Attaching files now...
On Mon, 16 Jun 2025, Dimitrios Apostolou wrote:
Attaching v3 of the patch, together with a new test file that tests
previously untested flags of pg_restore.
Added to July's commitfest:
https://commitfest.postgresql.org/patch/5821/
On Thu, 12 Jun 2025, Dimitrios Apostolou wrote:
I wonder about the following in pg_restore.c.
Right now my implementation covers only parallel restore.
In the case of non-parallel restore, I want to make the behaviour similar,
i.e. each worker to issue a TRUNCATE before COPY starts.
But then the StartTransaction() doesn't make sense, as everything might
already be in a transaction because of --single-transaction.
Should I completely skip StartTransaction() if !is_parallel?
In the end, I followed the same code path for both parallel and non-parallel
pg_restore.
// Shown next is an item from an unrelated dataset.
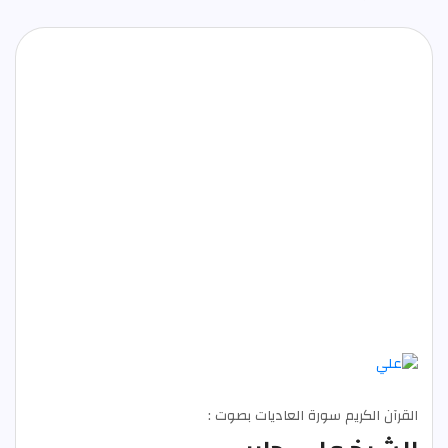
القرآن الكريم سورة العاديات بصوت :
It works even with --single-transaction, where apparently there
are several nested transactions.
The tests pass, so I assume it's OK to start a subtransaction for each table
restoration inside the global single-transaction.
Dimitris
From 90341ba3742ebf5679766a48799c7fb3975c6e3a Mon Sep 17 00:00:00 2001
From: Dimitrios Apostolou <ji...@qt.io>
Date: Sat, 12 Apr 2025 01:59:45 +0200
Subject: [PATCH v3 1/2] pg_restore --clean --data-only
Issues a TRUNCATE before COPYing the data into the tables, within a
transaction.
As a result it avoids logging to the WAL, when combined with
wal_level=minimal.
---
doc/src/sgml/ref/pg_restore.sgml | 15 +++++++++++++++
src/bin/pg_dump/pg_backup.h | 1 +
src/bin/pg_dump/pg_backup_archiver.c | 12 ++++++++++--
src/bin/pg_dump/pg_restore.c | 15 +++++++++++----
src/bin/pg_dump/t/001_basic.pl | 6 ------
5 files changed, 37 insertions(+), 12 deletions(-)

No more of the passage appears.